[Task objective]
The lines to return are those below that contain the word "ustalenia".

[Extracted information]
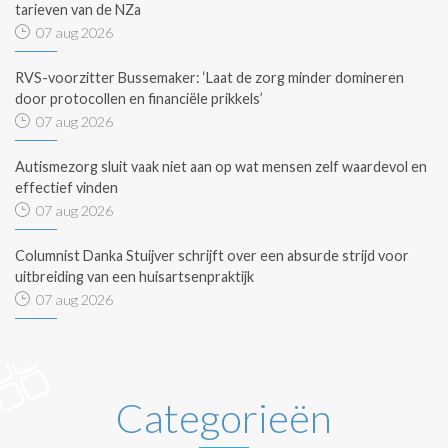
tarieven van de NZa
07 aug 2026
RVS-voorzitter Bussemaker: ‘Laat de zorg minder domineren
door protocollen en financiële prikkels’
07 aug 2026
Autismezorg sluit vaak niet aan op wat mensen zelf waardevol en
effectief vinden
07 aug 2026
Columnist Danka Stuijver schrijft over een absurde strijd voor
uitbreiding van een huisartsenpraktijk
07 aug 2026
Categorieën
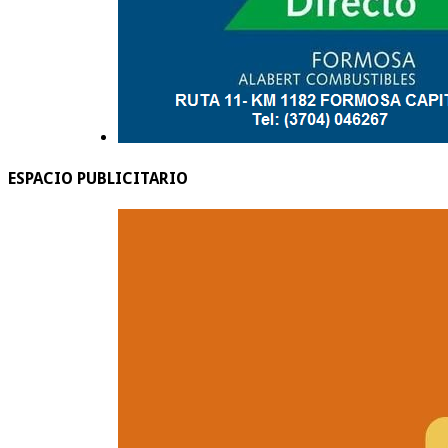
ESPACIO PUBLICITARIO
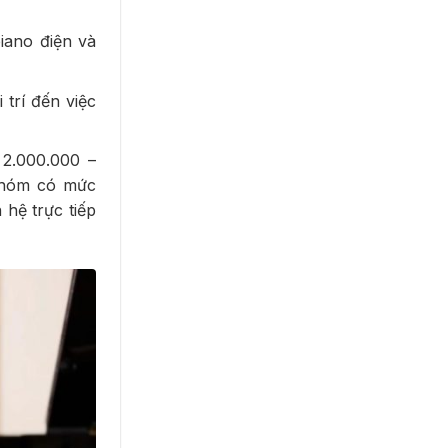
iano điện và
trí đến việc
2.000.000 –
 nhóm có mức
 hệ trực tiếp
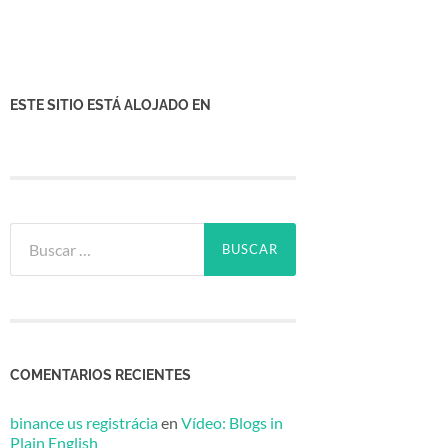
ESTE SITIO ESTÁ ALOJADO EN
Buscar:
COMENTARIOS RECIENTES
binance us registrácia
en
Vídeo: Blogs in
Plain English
==
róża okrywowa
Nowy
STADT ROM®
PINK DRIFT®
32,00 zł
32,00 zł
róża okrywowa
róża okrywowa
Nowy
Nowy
==
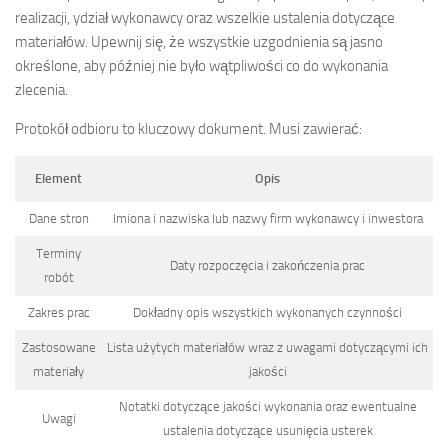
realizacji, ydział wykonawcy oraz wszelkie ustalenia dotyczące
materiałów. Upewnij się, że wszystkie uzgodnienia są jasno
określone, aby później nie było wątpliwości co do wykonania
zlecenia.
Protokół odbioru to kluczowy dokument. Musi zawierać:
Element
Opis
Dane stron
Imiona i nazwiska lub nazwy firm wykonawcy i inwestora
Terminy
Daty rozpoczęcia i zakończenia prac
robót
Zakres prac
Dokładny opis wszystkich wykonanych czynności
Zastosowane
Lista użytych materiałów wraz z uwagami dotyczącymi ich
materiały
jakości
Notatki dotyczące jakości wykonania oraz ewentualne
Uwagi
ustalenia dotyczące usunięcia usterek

[Solved exercise]
realizacji, ydział wykonawcy oraz wszelkie ustalenia dotyczące
ustalenia dotyczące usunięcia usterek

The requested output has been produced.